Ninguna de esas mesas-tongo aportará nada a la solución del problema de fondo. Quizá tendría sentido un diálogo entre el constitucionalismo por un lado y el independentismo por otro, siempre que se dieran tres condiciones: la concertación dentro de cada bloque; la fijación previa de un perímetro del diálogo que vendría necesariamente delimitado por la Constitución y el Estatuto, aunque fuera para modificarlos, y la exclusión de la cuestiones judiciales en la negociación política.
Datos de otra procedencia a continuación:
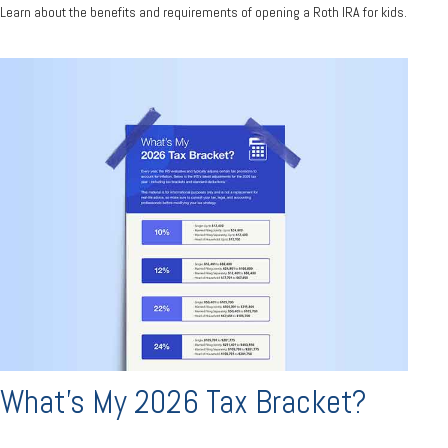
Learn about the benefits and requirements of opening a Roth IRA for kids.
What's My 2026 Tax Bracket?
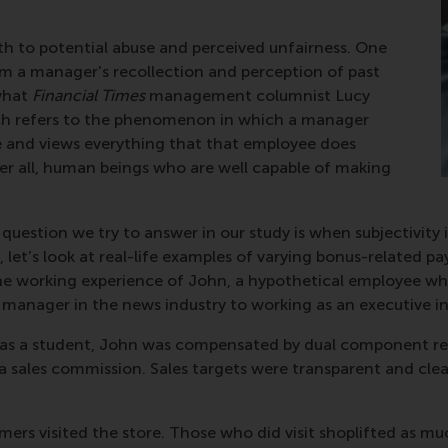
th to potential abuse and perceived unfairness. One
om a manager's recollection and perception of past
what
Financial Times
management columnist Lucy
hich refers to the phenomenon in which a manager
yee and views everything that that employee does
ter all, human beings who are well capable of making
e question we try to answer in our study is when subjectivit
s, let’s look at real-life examples of varying bonus-related
he working experience of John, a hypothetical employee who
e manager in the news industry to working as an executive in
ler as a student, John was compensated by dual component r
 sales commission. Sales targets were transparent and clea
tomers visited the store. Those who did visit shoplifted as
Pero esa hipótesis ni está en la realidad ni forma parte de las intenciones de Sánchez o de los separatistas, que están a otras cosas.
En el ámbito catalán, la pomposa ‘mesa de diálogo’ se reduce al encuentro de los soberanistas con el PSC. ¿Para eso necesitan un mediador?
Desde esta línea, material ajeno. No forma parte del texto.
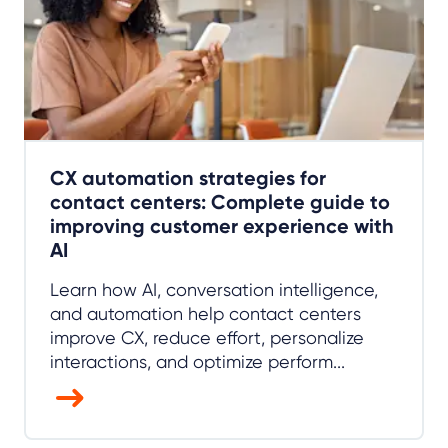
CX automation strategies for
contact centers: Complete guide to
improving customer experience with
AI
Learn how AI, conversation intelligence,
and automation help contact centers
improve CX, reduce effort, personalize
interactions, and optimize perform...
Todo el servicio exterior de España y los eurodiputados constitucionalistas llevan meses combatiendo en Europa la idea humillante de una mediación para el conflicto de Cataluña. Con el invento del relator, Sánchez y Calvo se han cargado todo ese esfuerzo, convalidando ante el mundo la tesis más preciada de Puigdemont. Borrell, el héroe de la Vía Layetana, avala y consiente.
Las últimas maniobras de Sánchez han hecho sonar en el anestesiado mundo socialista dos alarmas. Una alarma democrática, por lo que el socialismo institucional (presanchista) percibe como un asalto a la Constitución tolerado por su Gobierno. Y una alarma partidaria, provocada por la sospecha de que los candidatos socialistas de mayo están llamados a ser las primeras víctimas del 155+25 (Susana Díaz abrió el camino), sin que a su líder ello le produzca especial inquietud. La alarma democrática se sobrellevaba tapándose las narices. Es la segunda la que ha desencadenado la escandalera de esta semana. Se llama miedo.
Podemos vive una escisión material y el PSOE una escisión moral. Menos mal que ha llegado Pepu Hernández.